I have been using this as a reference, but not able to accomplish exactly what I need: http://stackoverflow.com/questions/89228/how-to-call-external-command-in-python/92395#92395
I also was reading this: http://www.python.org/dev/peps/pep-3145/
For our project, we have 5 svn checkouts that need to update before we can deploy our application. In my dev environment, where speedy deployments are a bit more important for productivity than a production deployment, I have been working on speeding up the process.
I have a bash script that has been working decently but has some limitations. I fire up multiple 'svn updates' with the following bash command:
(svn update /repo1) & (svn update /repo2) & (svn update /repo3) &
These all run in parallel and it works pretty well. I also use this pattern in the rest of the build script for firing off each ant build, then moving the wars to Tomcat.

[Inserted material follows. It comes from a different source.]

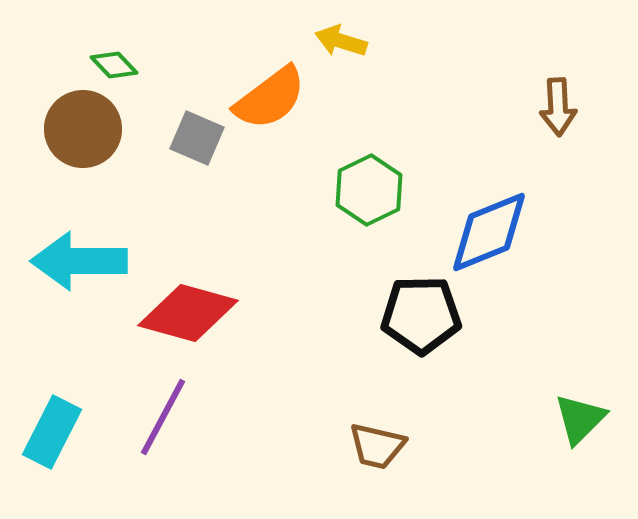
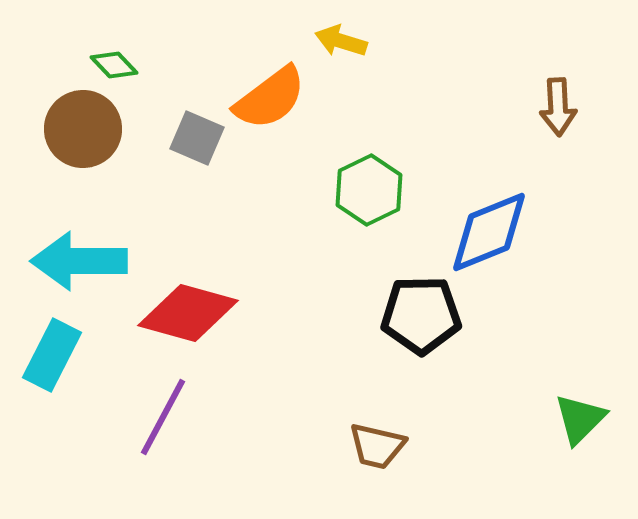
cyan rectangle: moved 77 px up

However, I have no control over stopping deployment if one of the updates or a build fails.
I'm re-writing my bash script with Python so I have more control over branches and the deployment process.

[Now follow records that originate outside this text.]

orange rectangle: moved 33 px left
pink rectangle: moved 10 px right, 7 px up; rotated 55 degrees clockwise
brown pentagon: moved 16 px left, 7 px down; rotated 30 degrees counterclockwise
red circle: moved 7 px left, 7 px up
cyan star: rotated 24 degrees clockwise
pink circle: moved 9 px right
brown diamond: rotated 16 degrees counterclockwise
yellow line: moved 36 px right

I am using subprocess.call() to fire off the 'svn update /repo' commands, but each one is acting sequentially. I try '(svn update /repo) &' and those all fire off, but the result code returns immediately. So I have no way to determine if a particular command fails or not in the asynchronous mode.
import subprocess
subprocess.call( 'svn update /repo1', shell=True )
subprocess.call( 'svn update /repo2', shell=True )
subprocess.call( 'svn update /repo3', shell=True )
I'd love to find a way to have Python fire off each Unix command, and if any of the calls fails at any time the entire script stops.